*The task*
Without including any pictures, reproduce all the lines below word for word.

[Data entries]
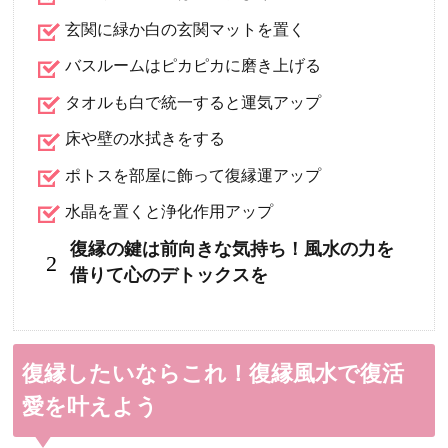
玄関に緑か白の玄関マットを置く
バスルームはピカピカに磨き上げる
タオルも白で統一すると運気アップ
床や壁の水拭きをする
ポトスを部屋に飾って復縁運アップ
水晶を置くと浄化作用アップ
復縁の鍵は前向きな気持ち！風水の力を
2
借りて心のデトックスを
復縁したいならこれ！復縁風水で復活
愛を叶えよう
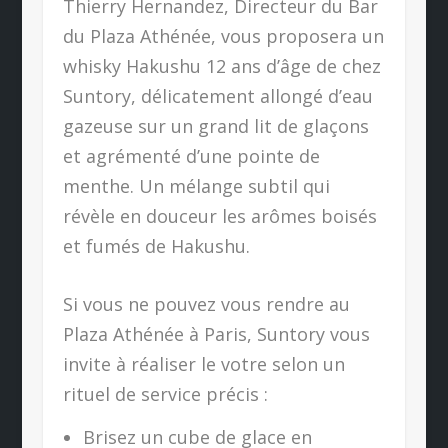
Thierry Hernandez, Directeur du Bar
du Plaza Athénée, vous proposera un
whisky Hakushu 12 ans d’âge de chez
Suntory, délicatement allongé d’eau
gazeuse sur un grand lit de glaçons
et agrémenté d’une pointe de
menthe. Un mélange subtil qui
révèle en douceur les arômes boisés
et fumés de Hakushu.
Si vous ne pouvez vous rendre au
Plaza Athénée à Paris, Suntory vous
invite à réaliser le votre selon un
rituel de service précis :
Brisez un cube de glace en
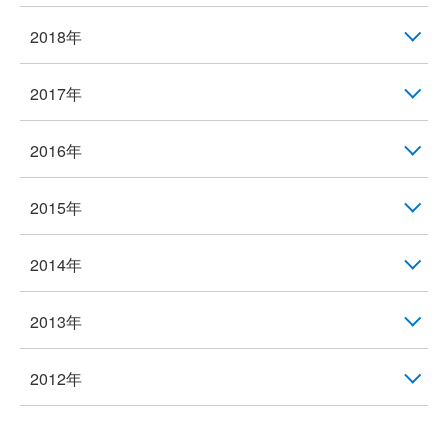
2018年
2017年
2016年
2015年
2014年
2013年
2012年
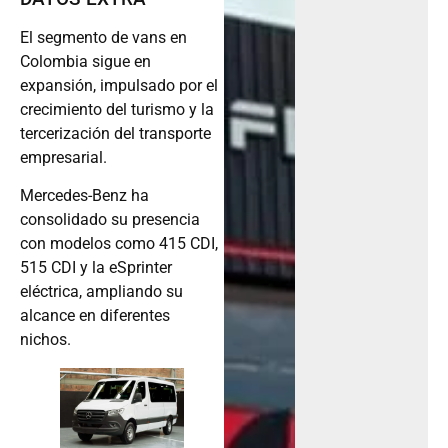
El segmento de vans en
Colombia sigue en
expansión, impulsado por el
crecimiento del turismo y la
tercerización del transporte
empresarial.
Mercedes-Benz ha
consolidado su presencia
con modelos como 415 CDI,
515 CDI y la eSprinter
eléctrica, ampliando su
alcance en diferentes
nichos.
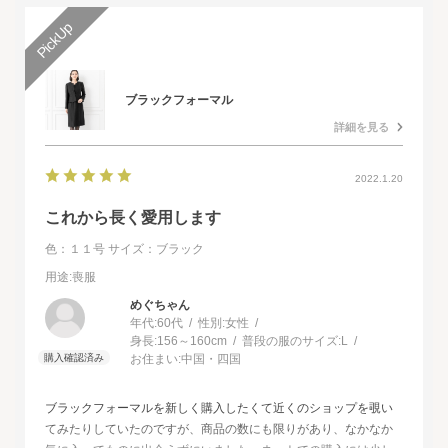
ブラックフォーマル
詳細を見る
2022.1.20
これから長く愛用します
色：１１号
サイズ：ブラック
用途
:喪服
めぐちゃん
年代:
60代
性別:
女性
身長:
156～160cm
普段の服のサイズ:
L
お住まい:
中国・四国
ブラックフォーマルを新しく購入したくて近くのショップを覗い
てみたりしていたのですが、商品の数にも限りがあり、なかなか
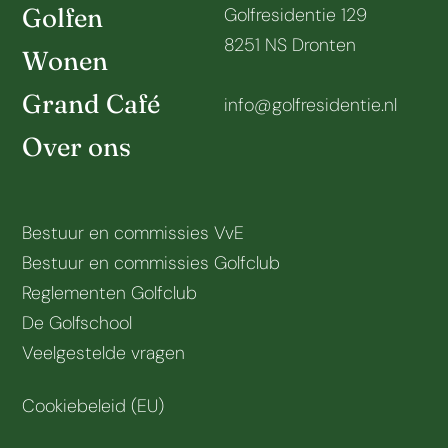
Golfen
Golfresidentie 129
8251 NS Dronten
Wonen
Grand Café
info@golfresidentie.nl
Over ons
Bestuur en commissies VvE
Bestuur en commissies Golfclub
Reglementen Golfclub
De Golfschool
Veelgestelde vragen
Cookiebeleid (EU)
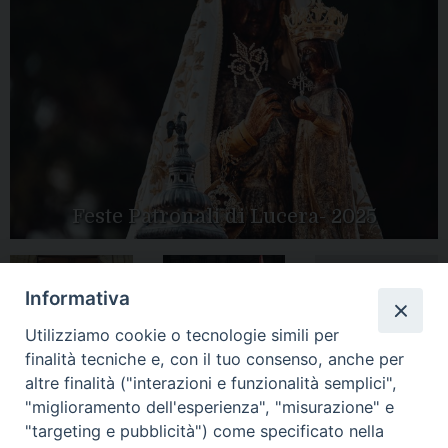
Feste Patronali di Lucera- 2025
Informativa
Tutte le gallery
Peregrinatio
Apertura Anno
Utilizziamo cookie o tecnologie simili per
Mariae in Diocesi
Giubilare 2025
finalità tecniche e, con il tuo consenso, anche per
altre finalità ("interazioni e funzionalità semplici",
"miglioramento dell'esperienza", "misurazione" e
"targeting e pubblicità") come specificato nella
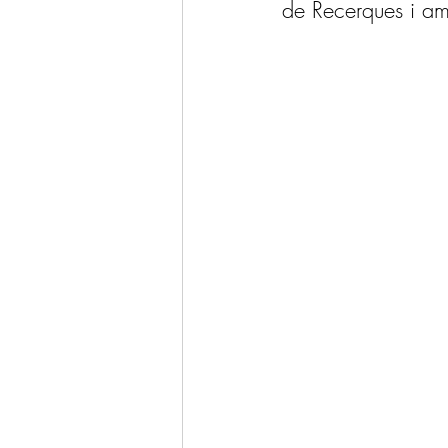
de Recerques i am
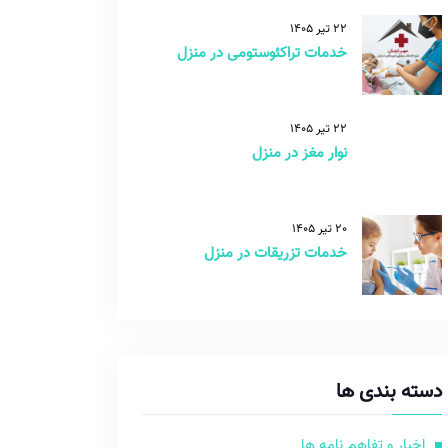
22 تیر 1405
خدمات تراکئوستومی در منزل
22 تیر 1405
نوار مغز در منزل
20 تیر 1405
خدمات تزریقات در منزل
دسته بندی ها
اخبار و تفاهم نامه ها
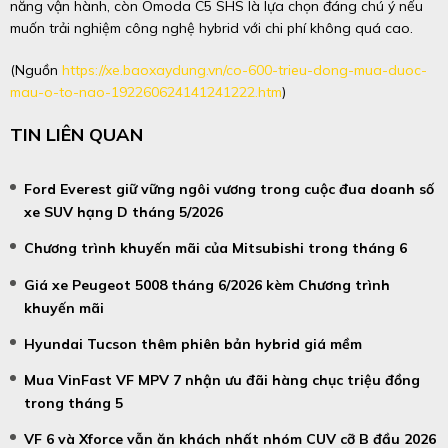
năng vận hành, còn Omoda C5 SHS là lựa chọn đáng chú ý nếu
muốn trải nghiệm công nghệ hybrid với chi phí không quá cao.
(Nguồn
https://xe.baoxaydung.vn/co-600-trieu-dong-mua-duoc-
mau-o-to-nao-192260624141241222.htm
)
TIN LIÊN QUAN
Ford Everest giữ vững ngôi vương trong cuộc đua doanh số
xe SUV hạng D tháng 5/2026
Chương trình khuyến mãi của Mitsubishi trong tháng 6
Giá xe Peugeot 5008 tháng 6/2026 kèm Chương trình
khuyến mãi
Hyundai Tucson thêm phiên bản hybrid giá mềm
Mua VinFast VF MPV 7 nhận ưu đãi hàng chục triệu đồng
trong tháng 5
VF 6 và Xforce vẫn ăn khách nhất nhóm CUV cỡ B đầu 2026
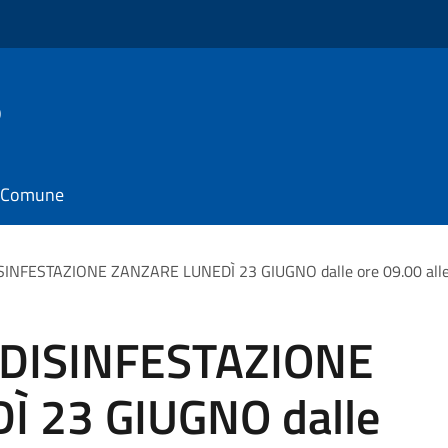
o
il Comune
SINFESTAZIONE ZANZARE LUNEDÌ 23 GIUGNO dalle ore 09.00 alle
 DISINFESTAZIONE
 23 GIUGNO dalle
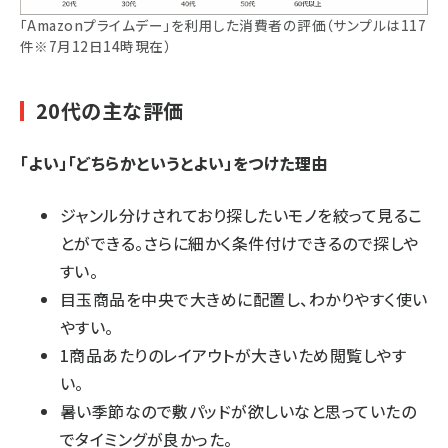
「Amazonプライムデー」を利用した消費者の評価（サンプルは117
件※7月12日14時現在）
20代の主な評価
「よい」「どちらかというとよい」をつけた理由
ジャンル分けされており探したいモノを絞って見るこ
とができる。さらに細かく条件付けできるので探しや
すい。
目玉商品を中央で大きめに配置し、わかりやすく使い
やすい。
1商品あたりのレイアウトが大きいため閲覧しやす
い。
暑い季節なので敷パッドが欲しいなと思っていたの
でタイミングが良かった。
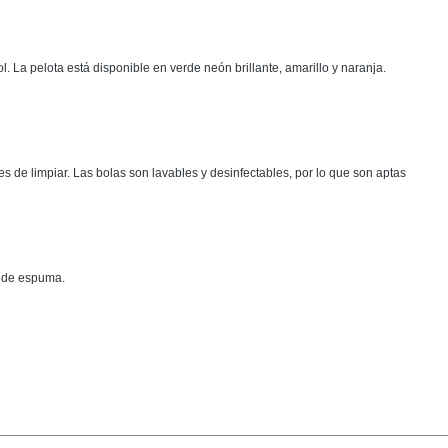
a pelota está disponible en verde neón brillante, amarillo y naranja.
es de limpiar. Las bolas son lavables y desinfectables, por lo que son aptas
s de espuma.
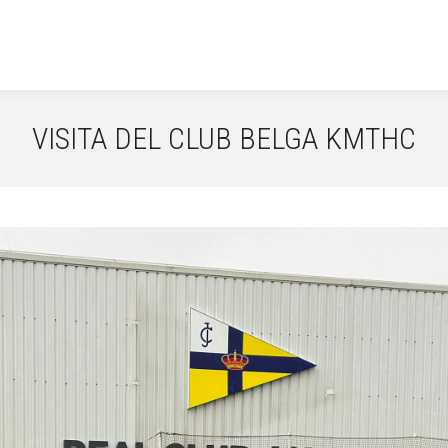
VISITA DEL CLUB BELGA KMTHC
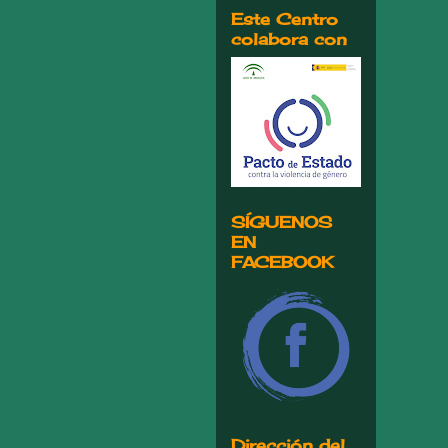
Este Centro
colabora con
SÍGUENOS
EN
FACEBOOK
Dirección del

*Solution to this task*
玄関に緑か白の玄関マットを置く
バスルームはピカピカに磨き上げる
タオルも白で統一すると運気アップ
床や壁の水拭きをする
ポトスを部屋に飾って復縁運アップ
水晶を置くと浄化作用アップ
復縁の鍵は前向きな気持ち！風水の力を
2
借りて心のデトックスを
復縁したいならこれ！復縁風水で復活
愛を叶えよう
Thierry Hernandez, Directeur du Bar
du Plaza Athénée, vous proposera un
whisky Hakushu 12 ans d’âge de chez
Suntory, délicatement allongé d’eau
gazeuse sur un grand lit de glaçons
et agrémenté d’une pointe de
menthe. Un mélange subtil qui
révèle en douceur les arômes boisés
et fumés de Hakushu.
Si vous ne pouvez vous rendre au
Plaza Athénée à Paris, Suntory vous
invite à réaliser le votre selon un
rituel de service précis :
Brisez un cube de glace en
2018年
2017年
2016年
2015年
2014年
2013年
2012年
El segmento de vans en
Colombia sigue en
expansión, impulsado por el
crecimiento del turismo y la
tercerización del transporte
empresarial.
Mercedes-Benz ha
consolidado su presencia
con modelos como 415 CDI,
515 CDI y la eSprinter
eléctrica, ampliando su
alcance en diferentes
nichos.
ブラックフォーマル
詳細を見る
2022.1.20
これから長く愛用します
色：１１号
サイズ：ブラック
用途
:喪服
めぐちゃん
年代:
60代
性別:
女性
身長:
156～160cm
普段の服のサイズ:
L
お住まい:
中国・四国
ブラックフォーマルを新しく購入したくて近くのショップを覗い
てみたりしていたのですが、商品の数にも限りがあり、なかなか
Golfen
Golfresidentie 129
8251 NS Dronten
Wonen
Grand Café
info@golfresidentie.nl
Over ons
Bestuur en commissies VvE
Bestuur en commissies Golfclub
Reglementen Golfclub
De Golfschool
Veelgestelde vragen
Cookiebeleid (EU)
Feste Patronali di Lucera- 2025
Informativa
Tutte le gallery
Peregrinatio
Apertura Anno
Utilizziamo cookie o tecnologie simili per
Mariae in Diocesi
Giubilare 2025
finalità tecniche e, con il tuo consenso, anche per
altre finalità ("interazioni e funzionalità semplici",
"miglioramento dell'esperienza", "misurazione" e
"targeting e pubblicità") come specificato nella
de Recerques i am
22 تیر 1405
خدمات تراکئوستومی در منزل
22 تیر 1405
نوار مغز در منزل
20 تیر 1405
خدمات تزریقات در منزل
دسته بندی ها
اخبار و تفاهم نامه ها
năng vận hành, còn Omoda C5 SHS là lựa chọn đáng chú ý nếu
muốn trải nghiệm công nghệ hybrid với chi phí không quá cao.
(Nguồn
https://xe.baoxaydung.vn/co-600-trieu-dong-mua-duoc-
mau-o-to-nao-192260624141241222.htm
)
TIN LIÊN QUAN
Ford Everest giữ vững ngôi vương trong cuộc đua doanh số
xe SUV hạng D tháng 5/2026
Chương trình khuyến mãi của Mitsubishi trong tháng 6
Giá xe Peugeot 5008 tháng 6/2026 kèm Chương trình
khuyến mãi
Hyundai Tucson thêm phiên bản hybrid giá mềm
Mua VinFast VF MPV 7 nhận ưu đãi hàng chục triệu đồng
trong tháng 5
VF 6 và Xforce vẫn ăn khách nhất nhóm CUV cỡ B đầu 2026
o
il Comune
SINFESTAZIONE ZANZARE LUNEDÌ 23 GIUGNO dalle ore 09.00 alle
 DISINFESTAZIONE
 23 GIUGNO dalle
「Amazonプライムデー」を利用した消費者の評価（サンプルは117
件※7月12日14時現在）
20代の主な評価
「よい」「どちらかというとよい」をつけた理由
ジャンル分けされており探したいモノを絞って見るこ
とができる。さらに細かく条件付けできるので探しや
すい。
目玉商品を中央で大きめに配置し、わかりやすく使い
やすい。
1商品あたりのレイアウトが大きいため閲覧しやす
い。
暑い季節なので敷パッドが欲しいなと思っていたの
でタイミングが良かった。
a pelota está disponible en verde neón brillante, amarillo y naranja.
es de limpiar. Las bolas son lavables y desinfectables, por lo que son aptas
s de espuma.
VISITA DEL CLUB BELGA KMTHC
Este Centro
colabora con
SÍGUENOS
EN
FACEBOOK
Dirección del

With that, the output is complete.